Second, his speed isn't "elite". I see some things I like. His closing speed on a receiver down the field looks all right and his burst off his back foot looks pretty good as well when reacting to a wide receiver screen (for example). Straight line speed doesn't appear to be a strong suit. It's why I was curious about possibly cleaning up some mechanics in order to avoid wasted motion.
Nope. I'm not sure yet if Eli Apple has an immediate effect at cornerback despite our questions at that position. He would need to replace Adam Griffin or Doran Grant in the two-deep to do that, while also competing with Cameron Burrows and Gareon Conley. However, his position is fodder for special teams duties. Expect Eli Apple to be in the piranha tank in Week 1.
He may be a home run signing when we look back at his career, and there's a lot of confidence from area coaches in Philadelphia about that, but I don't think we see it in his freshman year beyond kickoff coverage.
- Eli Apple has a unique history. He was born in Philadelphia, lived in Ghana for two years, and then moved to Brooklyn before eventually returning to the Philadelphia area.
- Regarding Ghana: Apple's grandmother is a community leader of Shama, Ghana. She also runs a church in the area.
- He spent high school volunteering at a local pediatric clinic. Expect him to do some similar volunteer work while at Ohio State.
- Eli Apple committed to the coaching staff in person before announcing it via Twitter. His position coach at the time was actually Bill Sheridan. Remember him? Here's the group photo with Bill Sheridan front and center.
- Eli Apple was "Eli Woodard" for as long as Ohio State fans knew him. He changed his surname at the end of 2012 to that of his stepfather. His announcement of the name change came with these comments.

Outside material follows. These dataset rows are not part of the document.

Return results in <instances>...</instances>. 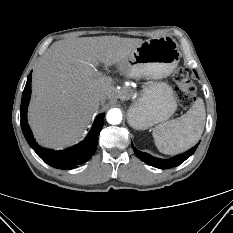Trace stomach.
Listing matches in <instances>:
<instances>
[{
	"label": "stomach",
	"mask_w": 233,
	"mask_h": 233,
	"mask_svg": "<svg viewBox=\"0 0 233 233\" xmlns=\"http://www.w3.org/2000/svg\"><path fill=\"white\" fill-rule=\"evenodd\" d=\"M180 57L178 44L173 38H151L121 61L120 70L131 78L159 80L172 74ZM176 109L172 87L165 82H149L130 106L127 119L134 129L145 130L168 120Z\"/></svg>",
	"instance_id": "obj_1"
}]
</instances>
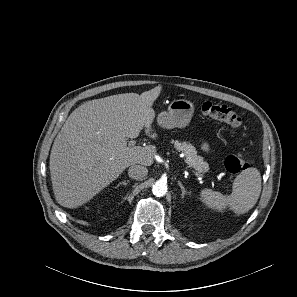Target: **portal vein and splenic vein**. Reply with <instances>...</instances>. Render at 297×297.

"A wise man once stated, 'Fatherhood is not biology. Fatherhood is responsibility.' From the time I was two years old my dad, Timothy Apple, has been my father. He's nurtured, provided, and protected our family. I am the man I am today because of his tireless love, and commitment to our family. So it is with great pride and honor to carry his last name. I am truly blessed to be Eli Apple. Go Bucks!"
- He will wear #13 as a true freshman.
- He had 17 pass breakups, two interceptions, 45 tackles, three forced fumbles and a blocked kick in 2012 while playing on defense. He also had 39 receptions for 770 yards and four touchdowns on offense.
- His high school quarterback was Joe Flacco's kid brother, Tom Flacco.
- Mom and Dad work in television, mostly in the production side of things. His mom, Annie, is worth a follow on Twitter if you want the perspective of what it's like to be a Buckeye mom. Her website also includes some posts Ohio State fans would enjoy.
- Eleven Warriors caught up with him five times (1, 2, 3, 4, 5).
- Eli Apple represented Ohio State in the 2013 Army All-American Bowl, along with Ezekiel Elliott, Evan Lisle, and Mike Mitchell.
Well, I think Eli Apple is better known.